Greg: First, people need to realize that our driver model is different than other operating systems, because all our drivers ship with the kernel. The license requires our drivers to be open, so everything is in the main kernel tree.
Because of our huge rate of change, they pretty much have to be in the kernel tree. Otherwise, keeping a driver outside the kernel is technically a very difficult thing to do, because our internal kernel APIs change very, very rapidly.
In other operating systems, APIs change more slowly, since their development process is comparatively very slow. So, it makes sense, from a technical standpoint and just to save money, to get your code into the kernel. It is maintained that way, and when changes happen within the kernel, your driver code will be fixed for you. If I have to change an API, I change it everywhere.

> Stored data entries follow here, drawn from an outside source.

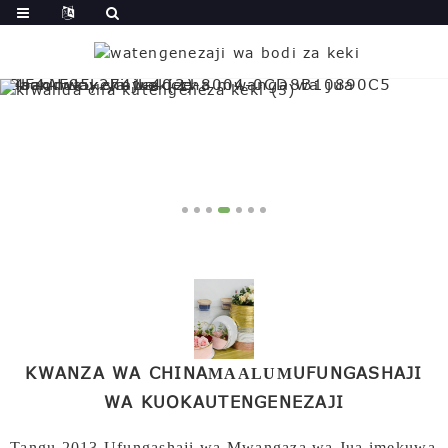
KWANZA WA CHINA
UFUNGASHAJI
MAALUM
WA KUOKA
UTENGENEZAJI
Tangu 2013,
Ufungashaji wa Mwangaza wa Jua
imekuwa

That approach also lets us see commonality. If see that a driver’s doing the same thing as another driver, I might merge them together in the shared core. That way, everybody benefits. The new driver gets smaller and easier to maintain.
That’s happened a lot. We’ve merged a lot of drivers from a lot of different companies, and everybody’s happy about that. The companies are happy, the users are happy with the smaller code base, and it’s easier to maintain.
The Linux Driver Project started out because of the perception that Linux doesn’t support many devices. It turns out that Linux supports all devices out there. There’s really nothing manufactured today that Linux doesn’t support, in a major consumer market. There are some one-offs, like some small video-capture devices I know of that we don’t have support for, but people are actually working on those.
The initial goal of the Linux Driver Project was to remove all barriers that could possibly be there, which were mostly managerial. To attain that goal, we said that we will write and maintain any driver for free for any company.
It turned out that not very many companies really needed that. A few niche markets needed it, and we’re writing some drivers for them, but most companies had existing drivers floating around inside their company. Their challenge was typically that they needed to get it into the kernel tree, and they didn’t know how.
So, the Linux Driver Project, over the past couple years, has just been a big educational thing. I work with the companies and show them how to get the code in. I maintain the code, massage it and get it cleaned up, and then merge it into the kernel tree. That’s been the majority of the work we’ve been doing over the past two years.
We’ve also now codified a few ways that we can play in the kernel. We can accept code into the kernel that doesn’t meet our normal standards into a staging area. Everybody can clean it up there, and then the code graduates into the real stuff. That’s worked out really well.
Scott: That makes good sense, because someone coming in from the outside isn’t necessarily going to know everything from coding standards to the best practices for doing things the right way.
And so what you’re saying is that you’ve got a place to get that code in, where people who know the right way to do things can look for things that can be factored out of drivers, drivers that can be merged, and that kind of stuff.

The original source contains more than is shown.